As soon as a woman finds out she is pregnant, she starts to imagine what her child will be like. She wonders, "Will he/she have my eyes? My husband's nose? My thick, dark hair? My husband's smile? My long, slender fingers?" She hopes that the child will inherit their good traits, and worries that they will inherit the bad.
I like to think that Dylan got some of his wonderful qualities from Jim and I. But, lately, there are a few traits that I'm noticing he has inherited that just make me feel bad for the poor kid.
My husband is a perfectionist. At work, as a graphic designer, and at home as a man who loves his tools, it often takes Jim a long time to complete a project. He is extremely concerned with the details, and he wants things to look perfect. It means that his finished products are amazing, but it also means he might drive himself (and someone else) crazy getting to that point.

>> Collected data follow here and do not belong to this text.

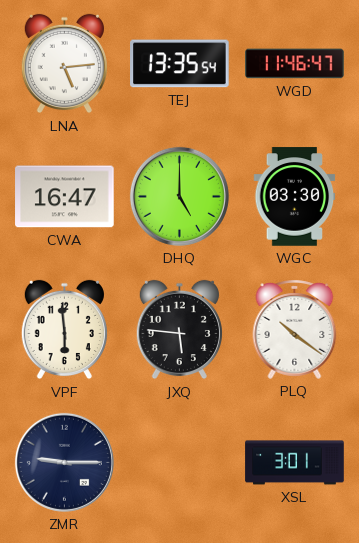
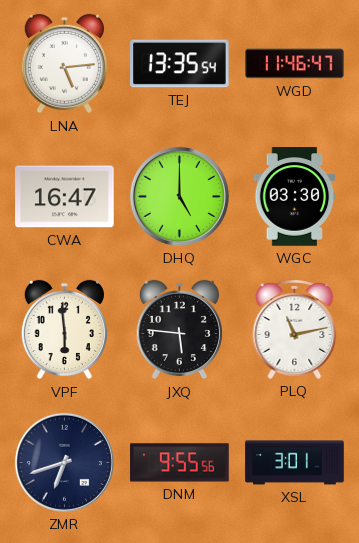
PLQ: 10:21 -> 11:13
ZMR: 9:15 -> 6:42
DNM: none -> 9:55
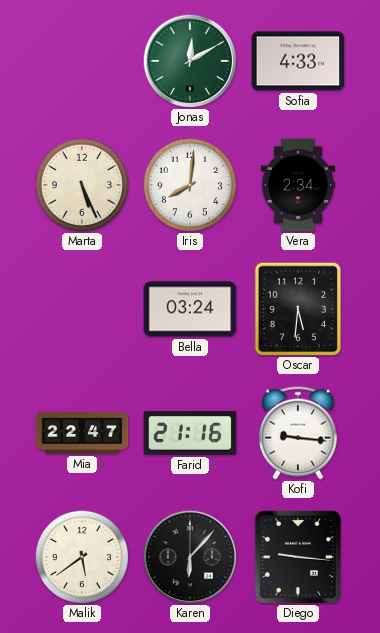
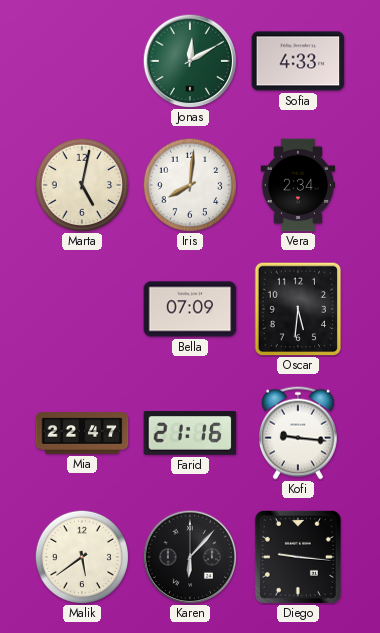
Marta: 5:26 -> 5:02
Bella: 03:24 -> 07:09
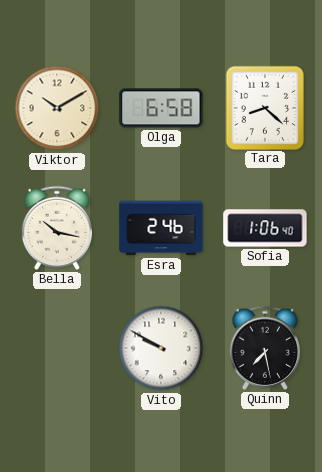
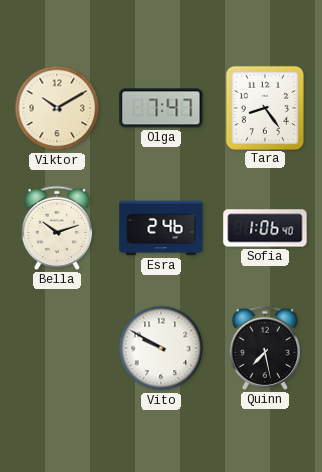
Olga: 6:58 -> 7:47
Tara: 8:22 -> 8:24
Bella: 10:17 -> 10:12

I am obsessed with organization. I like everything to have a place. I have files for everything, I love labels, and I love to get rid of things I'm not using. I'm also a bit of a control freak. When I was a teenager, I told my mom I wanted to do my own laundry because she was "doing it wrong". (It is a testament to her remarkable amount of patience that she didn't slap me).

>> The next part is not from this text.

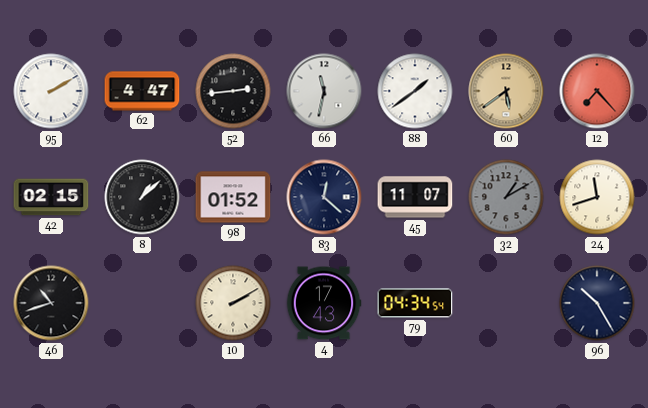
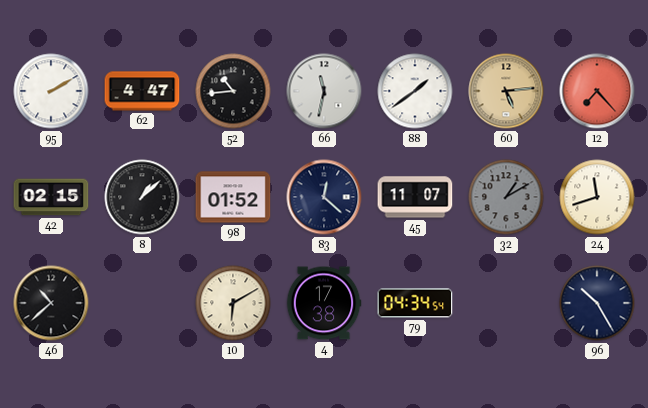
52: 2:44 -> 10:44
60: 5:39 -> 5:14
46: 10:42 -> 10:38
10: 2:10 -> 6:10
4: 17:43 -> 17:38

Poor Dylan was doomed. He is a mixture of the two of us, and it is both amusing, and scary. A few weeks ago, we took Dylan to Target, and we were walking past the area where everything is one dollar, when he stopped dead in his tracks. He ran over to the bins, obviously annoyed by something. The items were NOT in the right places. There were puzzles in with stickers, and stickers in with folders, and it HAD to be fixed before we could go any further.
Also, there are very specific ways that things should be done according to King Dylan. If we play with Mr. Potato Head, we must first separate the eyes, noses, mouths, etc., before we are permitted to proceed. When eating, if I try to give him a broken cracker - well, that is just insulting and will not fly.
Yesterday, as my mom was leaving, Dylan was dragging the bin with large blocks toward me, and my mom remarked on her way out, "Oh, you want to make a house, like you did with Mi-Mi?" Okay, I was pretty sure I could make a respectable house out of those blocks, but Dylan had his doubts. I messed up the very first block, apparently, because he was rolling on the floor screaming, "NO!!" "What?! That's not how you want it?" "No!! Like dis!", the King explained. After ten minutes of that, I was stressed out!
My kid is an enigma. He throws himself into things with passion and enthusiasm, but completely sweats the small stuff. Maybe the three of us can take a class on "Not sweating the small stuff"? I'll get my planner, Jim will make a checklist, Dylan will line up our shoes by the door, and we'll be ready to go.